0

After reading in csv file which features a number within its filename, I would like to create a column in the dataframe called 'station_no' and populate each row with the number that forms part of the filename. The typical file format name can be seen below.

For example:

air_temp_df <- read_csv('data/2015.AT[AirTemperature].csv.zip', skip = 15) %>% mutate(station_no = XXXXXX)

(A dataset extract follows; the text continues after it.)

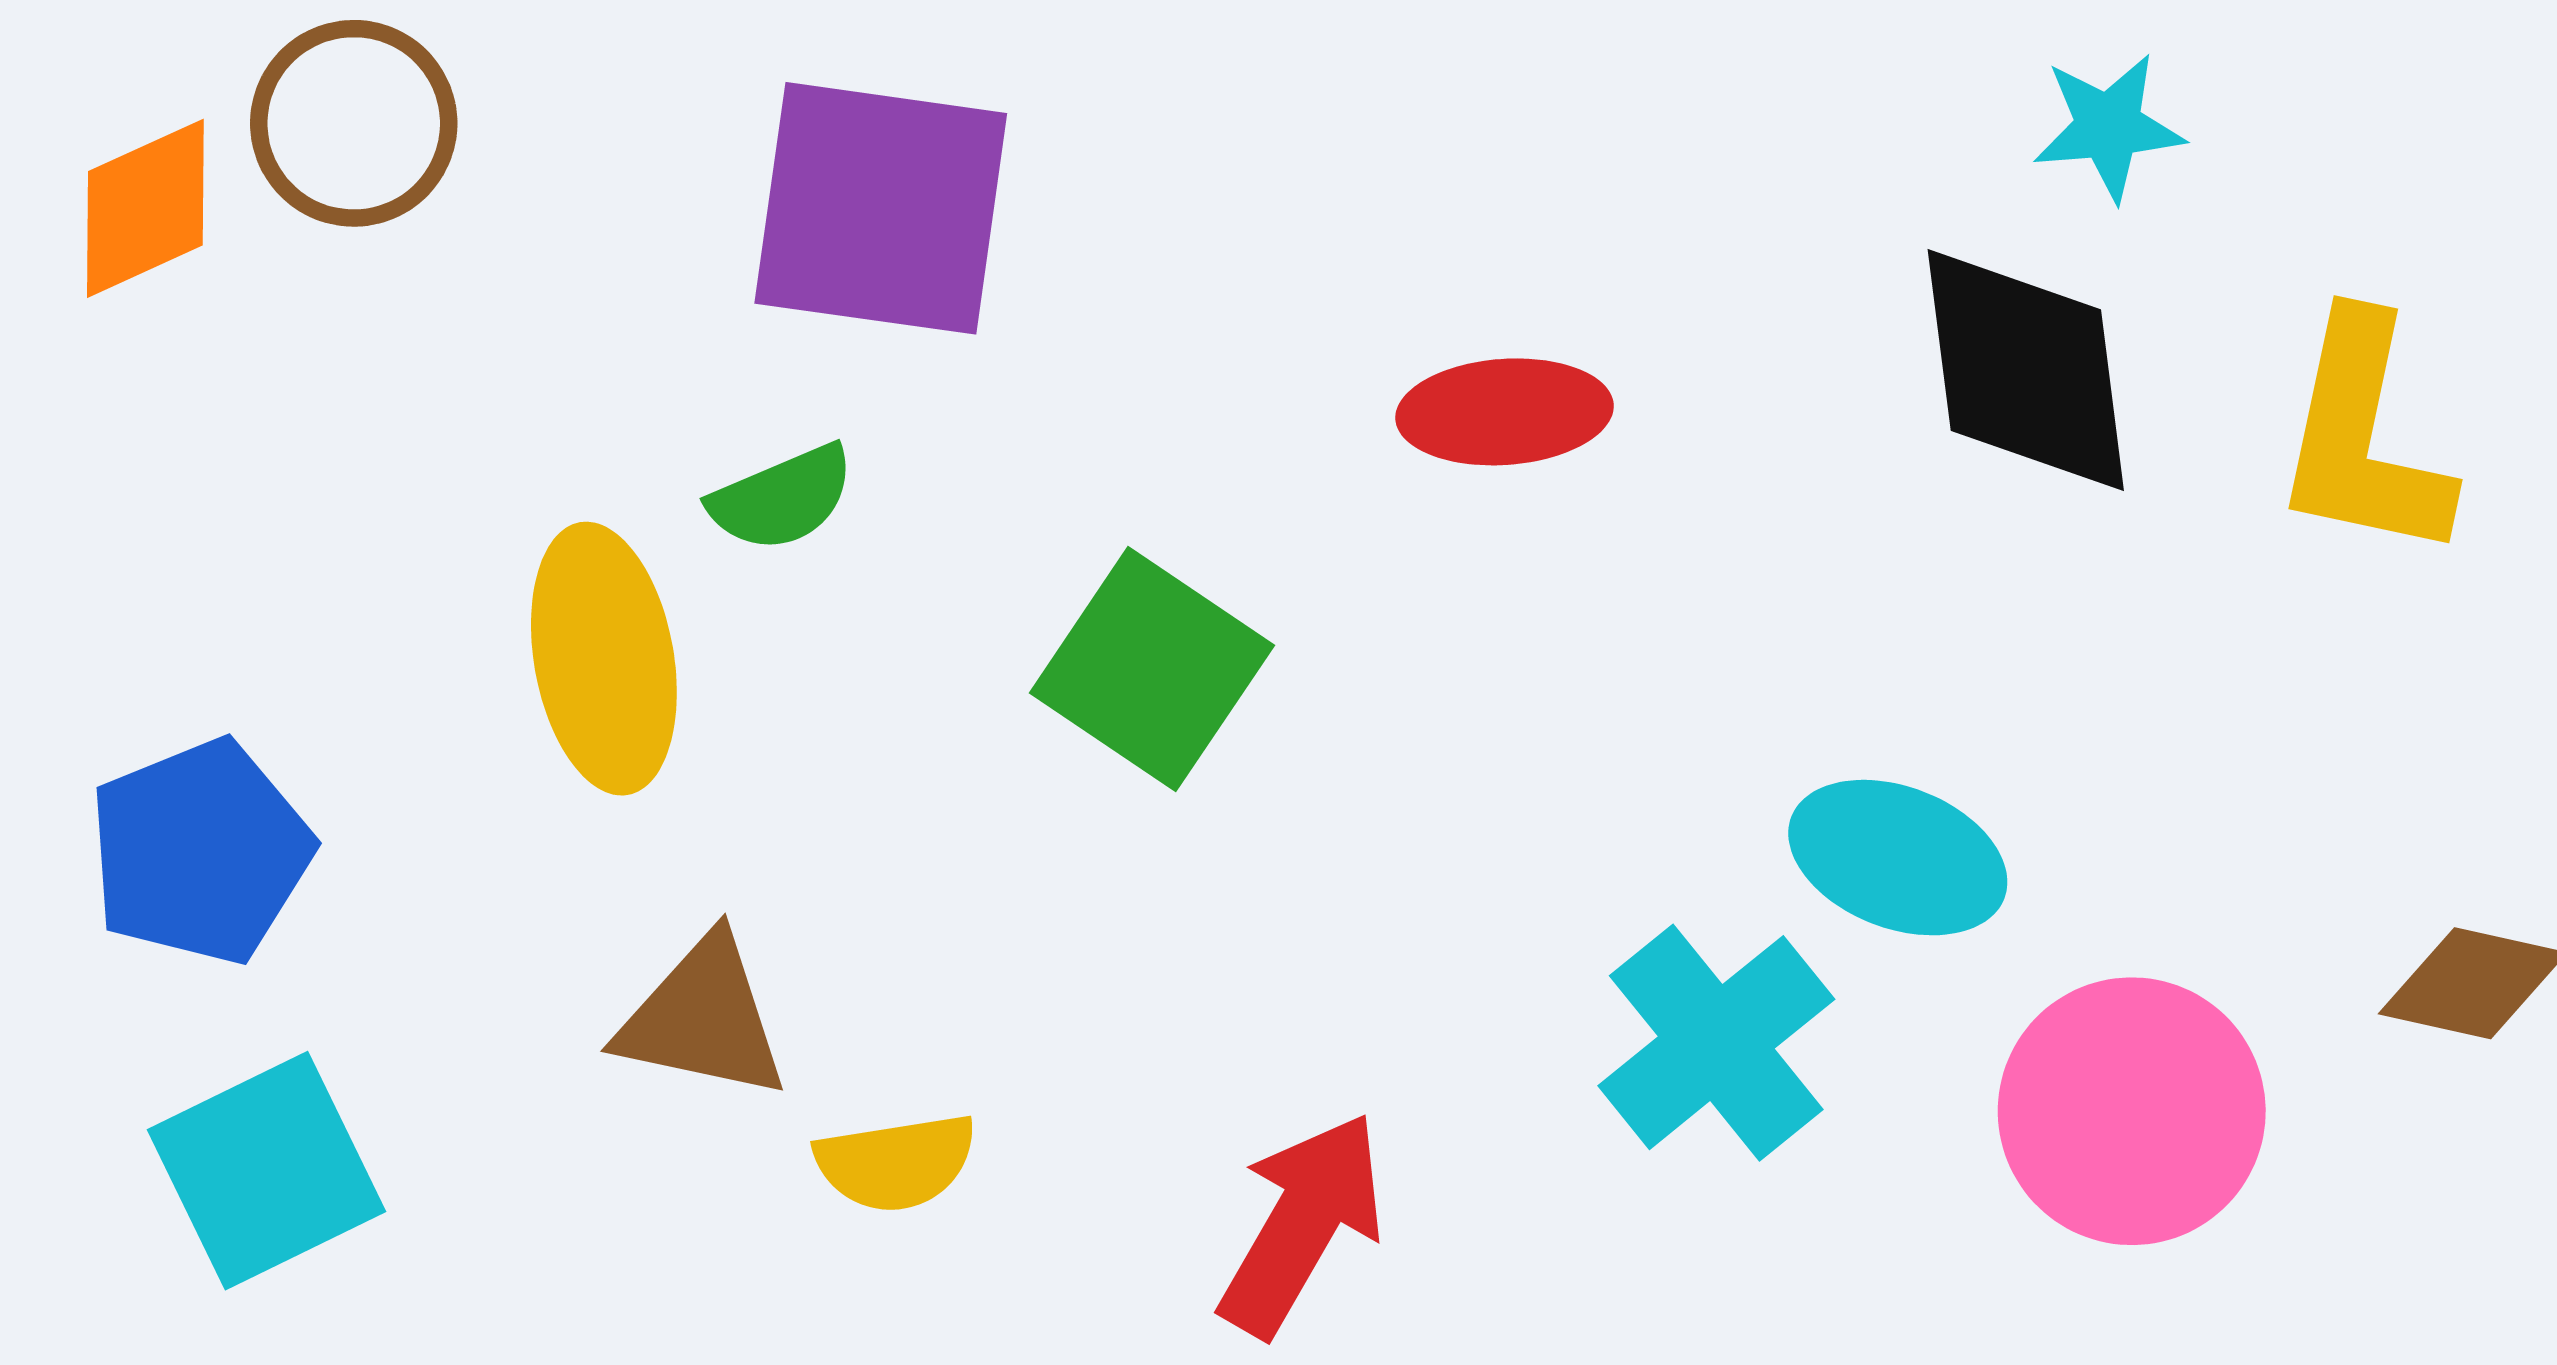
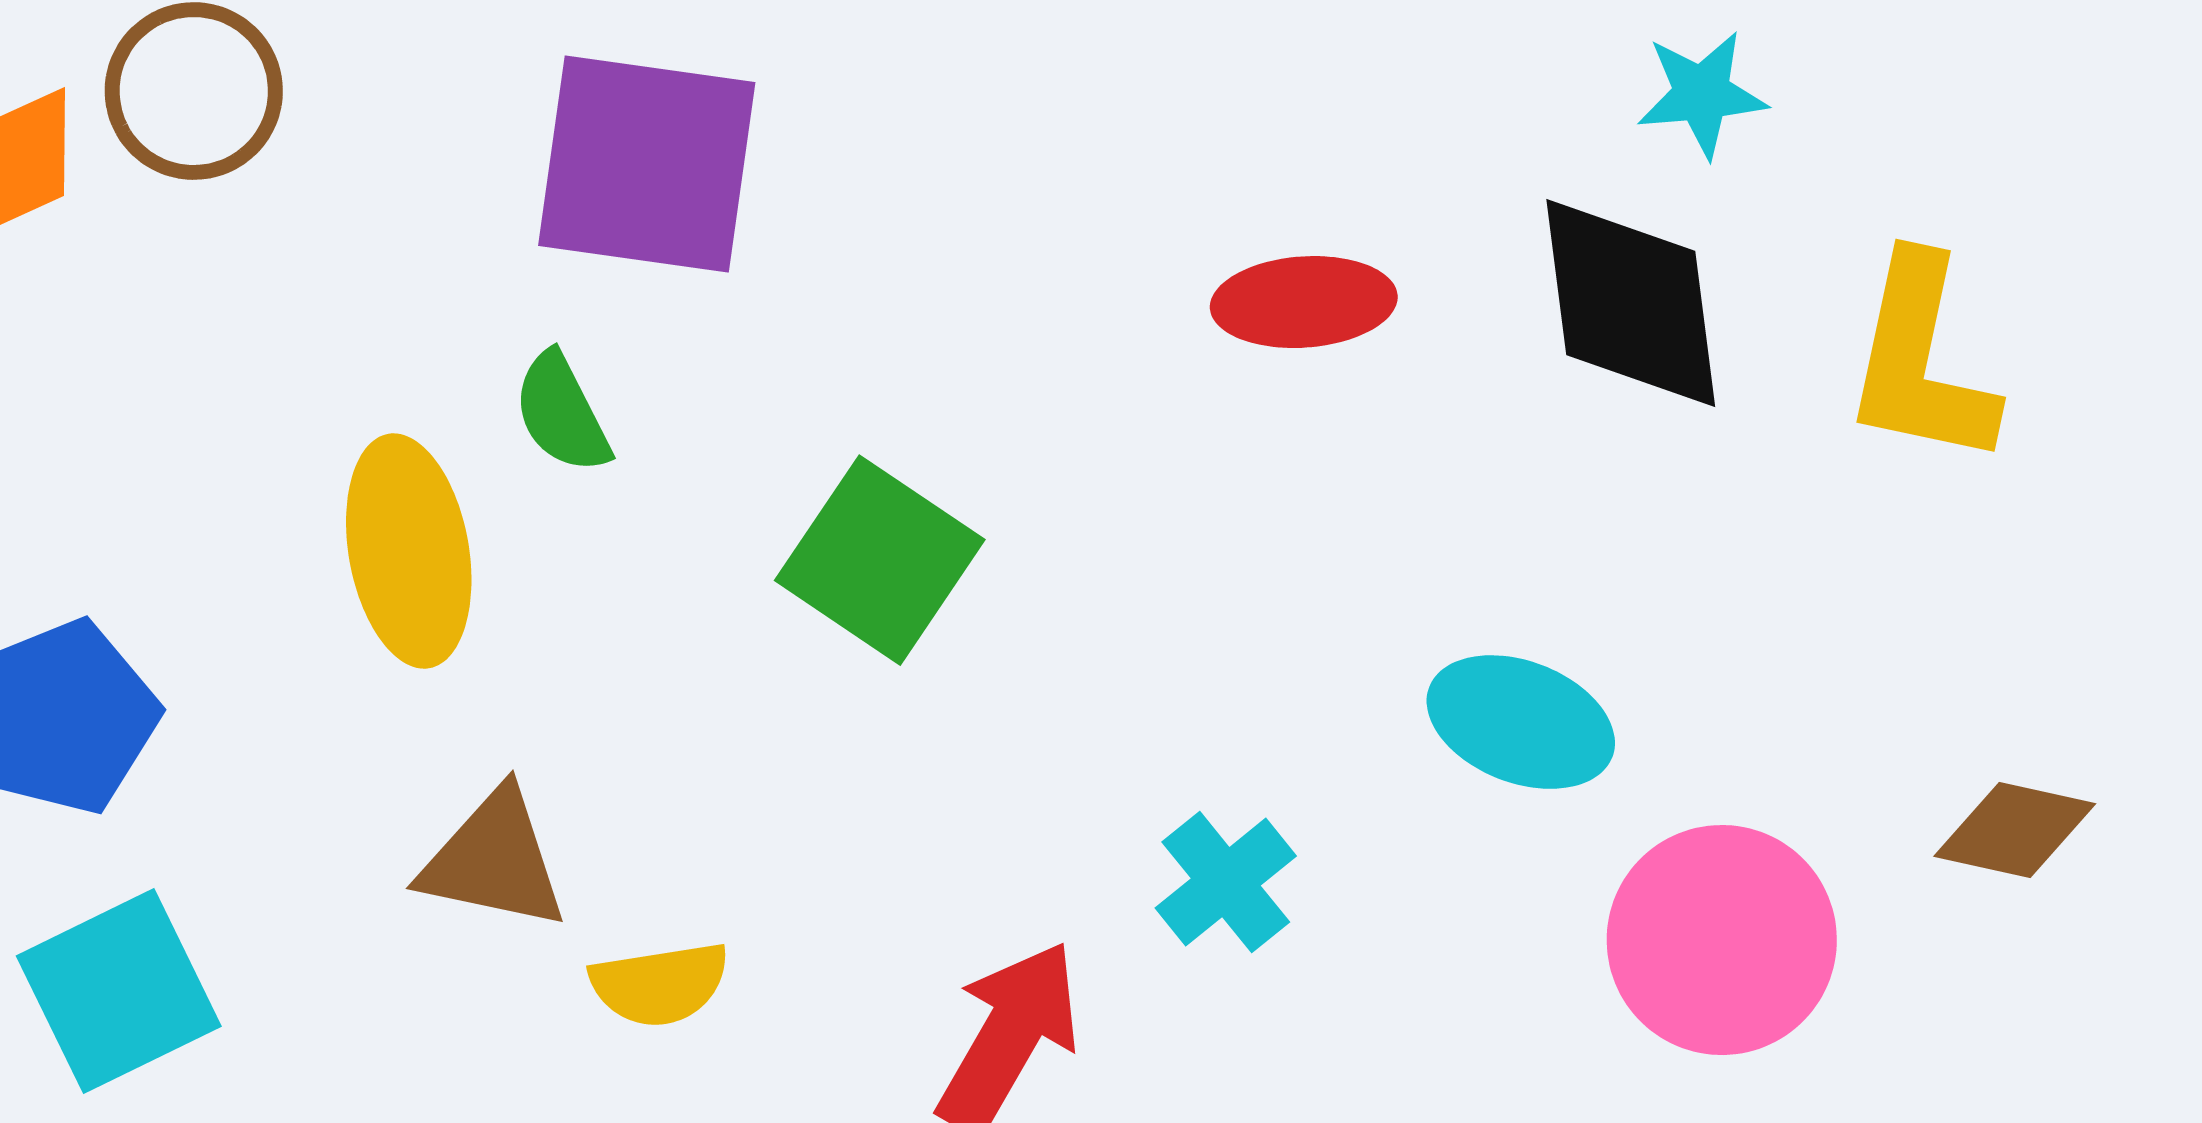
red ellipse: (1505, 412) -> (1304, 302), moved
green semicircle: (782, 498) -> (562, 413), turned 86
cyan cross: (1716, 1043) -> (1226, 882), moved, size x0.7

where xxxx is somewhere I would like the station_no column to be populated with multiple rows of 2015.

Thanks.

Drew
  • 75
  • 6
  • This question will be helpful: https://stackoverflow.com/questions/52722846/how-can-i-remove-non-numeric-characters-from-strings-using-gsub-in-r/52729957 – bouncyball Feb 27 '20 at 15:22

1 Answers1

1

Solution using base R:

file_path <- 'data/2015.AT[AirTemperature].csv.zip'
air_temp_df <- read_csv(file_path, skip = 15)
air_temp_df$station_no <- gsub("^.*/([0-9]{4})\\..*", "\\1", file_path)

We can use regex to extract the four digits year from the file_path string.

The regex identifies : start of line (^) followed by 'something or nothing' (.*) followed by a "/" (/) followed by a group of four numbers that we want to use later (marked by round parentheses) ([0-9]{4}) followed by a dot (\\.) followed by something or nothing (.*).

Then we replace the whole string with only the first (an in this case only) group (\\1)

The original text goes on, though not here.